Phoenician King of Tyre

Hiram II (Hi-ru-mu) was the Phoenician king of Tyre from 737 to 729 BC. In 738 he was listed as a tributary of the Assyrian king Tiglath-Pileser III. His predecessor, Ithobaal II, was also stated to have paid tribute in that year. It is possible that the date in the Assyrian record is in error and Hiram's reign did not begin until 737. Hiram II should not be identified with the "Hiram, king of the Sidonians" who paid tribute to the Assyrians at an earlier date.

In 733 or 732, Hiram allied with Rezin, king of Damascus, but was attacked and defeated by Tiglath-Pileser. He was then deprived of Sidon, which the Assyrian king bestowed on Elulaios. Hiram also had agents on Cyprus, where his interests probably lay in the copper mines about Amathus and Limassol.

A letter of Qurdi-Aššur-lāmur to Tiglath-Pileser, quotes a report from the Assyrian functionary Nabū-šēzib at Tyre, wherein Nabū-šēzib claims to have prevented Hiram from seizing the sacred tree (ēqu) from Sidon: "Hiram cut down the [sacred] tree of the temple of his gods, which is at the entrance to Sidon, saying: ‘I shall move it to Tyre’. I made him stop this: the [sacred] tree, which he cut down, is at the foot of the mount."

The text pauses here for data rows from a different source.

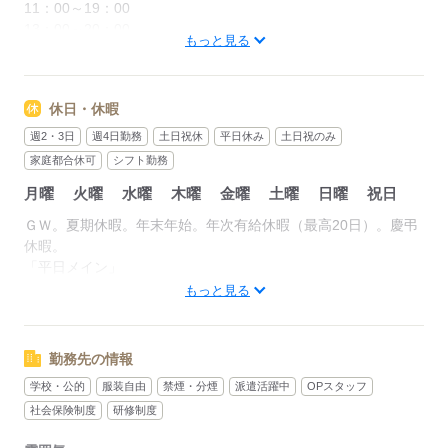
11：00～19：00
13：00～20：00
もっと見る
14：00～21：00 など◎
■残業なし
休日・休暇
■1日5時間～/週3日～勤務OK
■シフト相談OK
週2・3日
週4日勤務
土日祝休
平日休み
土日祝のみ
家庭都合休可
シフト勤務
・08：30 ～ 17：30
月曜
火曜
水曜
木曜
金曜
土曜
日曜
祝日
・08：50 ～ 17：00
・09：00 ～ 16：00
ＧＷ。夏期休暇。年末年始。年次有給休暇（最高20日）。慶弔
休暇。
＊1日3時間～OK
「平日メイン」
＊フルタイム勤務も歓迎
「土日中心が良い」
もっと見る
＊ショートタイムもOKです
「まとまった休みも欲しい…」
＊週1日～OK
あなたの希望をご相談ください！まとまった長期休暇も取得可
能♪
勤務先の情報
シフトパターンも
豊富にあるのでご希望に併せてご案内可能！
学校・公的
服装自由
禁煙・分煙
派遣活躍中
OPスタッフ
応募する
社会保険制度
研修制度
「午後から」「日中だけ」「夜勤が良い」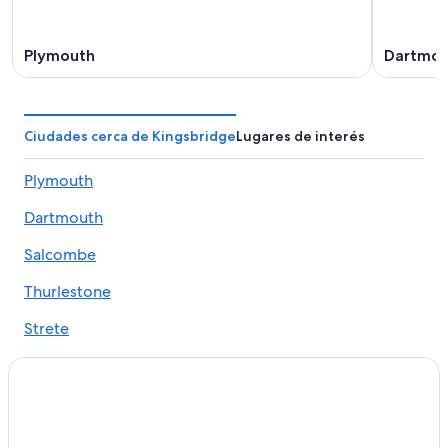
Plymouth
Dartmou
Ciudades cerca de Kingsbridge
Lugares de interés
Plymouth
Dartmouth
Salcombe
Thurlestone
Strete
Torcross
South Pool
Beesands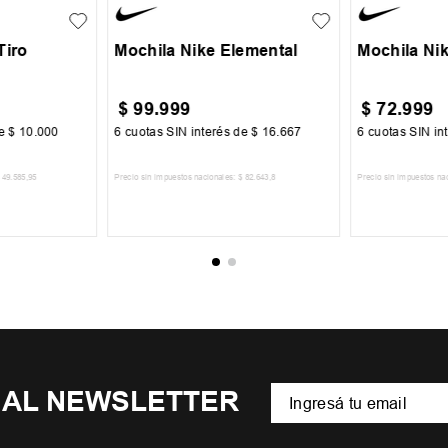
Tiro
Mochila Nike Elemental
Mochila Nik
$
99
.
999
$
72
.
999
de
$
10
.
000
6
cuotas SIN interés de
$
16
.
667
6
cuotas SIN in
49
.
585
,
95
Precio sin impuestos nacionales:
$
82
.
643
,
8
Precio sin impuestos na
CARRITO
AGREGAR AL CARRITO
AGREGA
 AL NEWSLETTER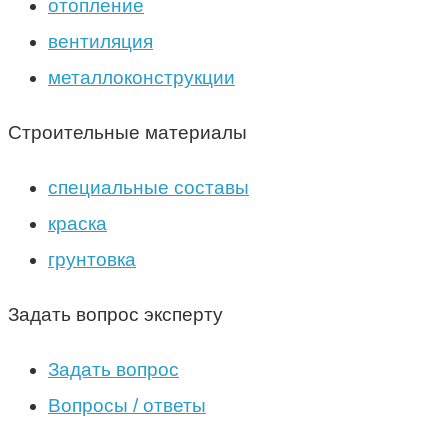
отопление
вентиляция
металлоконструкции
Строительные материалы
специальные составы
краска
грунтовка
Задать вопрос эксперту
Задать вопрос
Вопросы / ответы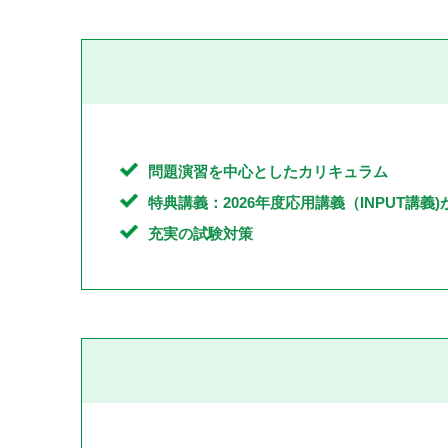
問題演習を中心としたカリキュラム
特典講義：2026年度応用講義（INPUT講義
充実の試験対策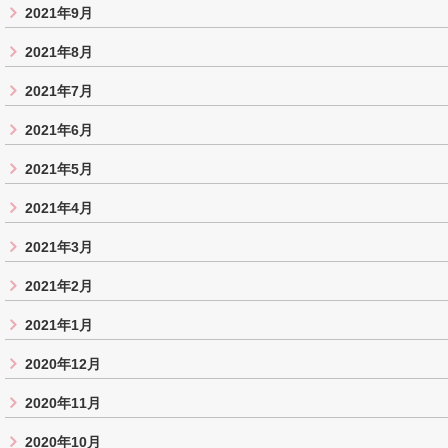
2021年9月
2021年8月
2021年7月
2021年6月
2021年5月
2021年4月
2021年3月
2021年2月
2021年1月
2020年12月
2020年11月
2020年10月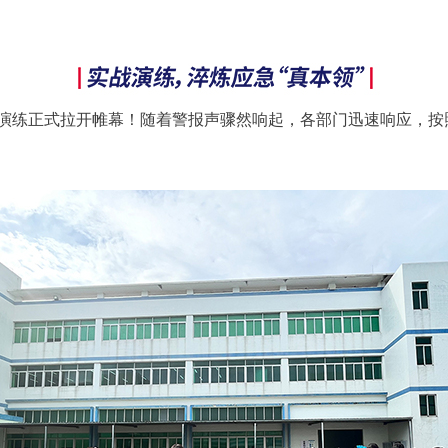
演练正式拉开帷幕！随着警报声骤然响起，各部门迅速响应，按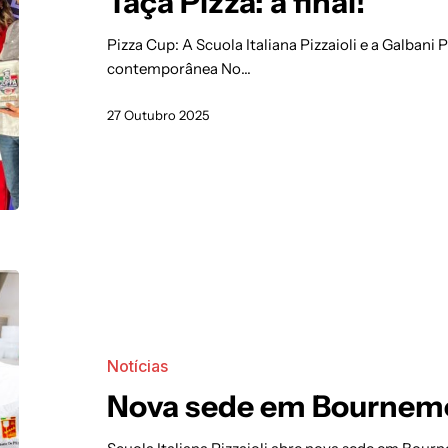
Taça Pizza: a final!
Pizza Cup: A Scuola Italiana Pizzaioli e a Galbani
contemporânea No…
27 Outubro 2025
Notícias
Nova sede em Bournemo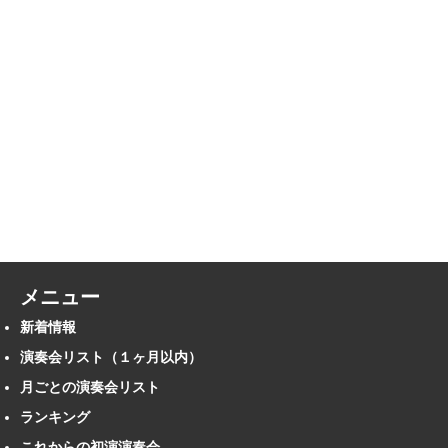
メニュー
新着情報
演奏会リスト（１ヶ月以内）
月ごとの演奏会リスト
ランキング
これからの初演演奏会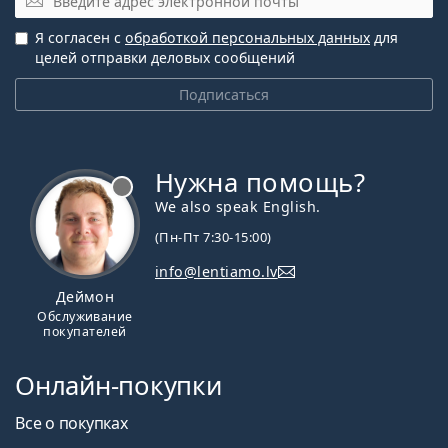
Я согласен с
обработкой персональных данных
для
целей отправки деловых сообщений
Подписаться
Нужна помощь?
We also speak English.
(Пн-Пт 7:30-15:00)
info@lentiamo.lv
Деймон
Обслуживание
покупателей
Онлайн-покупки
Все о покупках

According to the hypothesis that much of the material in the Hebrew Bible was written at a late date by a so-called "Deuteronomist", references to Hiram I's relations with Solomon, king of Israel, are often re-dated by scholars to the reign of Hiram II and the Judahite king Ahaz. Thus, the incident recorded in 1 Kings 5—where Hiram presented Solomon with cedar for his temple—may in fact reflect the renovation of the temple undertaken by Ahaz and recorded in 2 Kings 16. The Tyrian king would have needed Assyrian permission to fell trees on Mount Lebanon, but as Ahaz had recently paid a visit to Tiglath-Pileser at Damascus this permission could have been granted then. Likewise, the fleets assembled by Solomon and Hiram in 1 Kings 10 may better fit the reign of Ahaz. The Israelite king could have procured access to the sea at the Yarkon River from his overlord, Tiglath-Pileser, after the latter's conquest of Philistia. The gold of Ophir, which the fleets collected, was needed by both kings to cover their tribute to Assyria.

In 729, Mattan II deposed Hiram and seized the throne. In 728 he made a large payment of tribute to buy Assyrian recognition of his usurpation.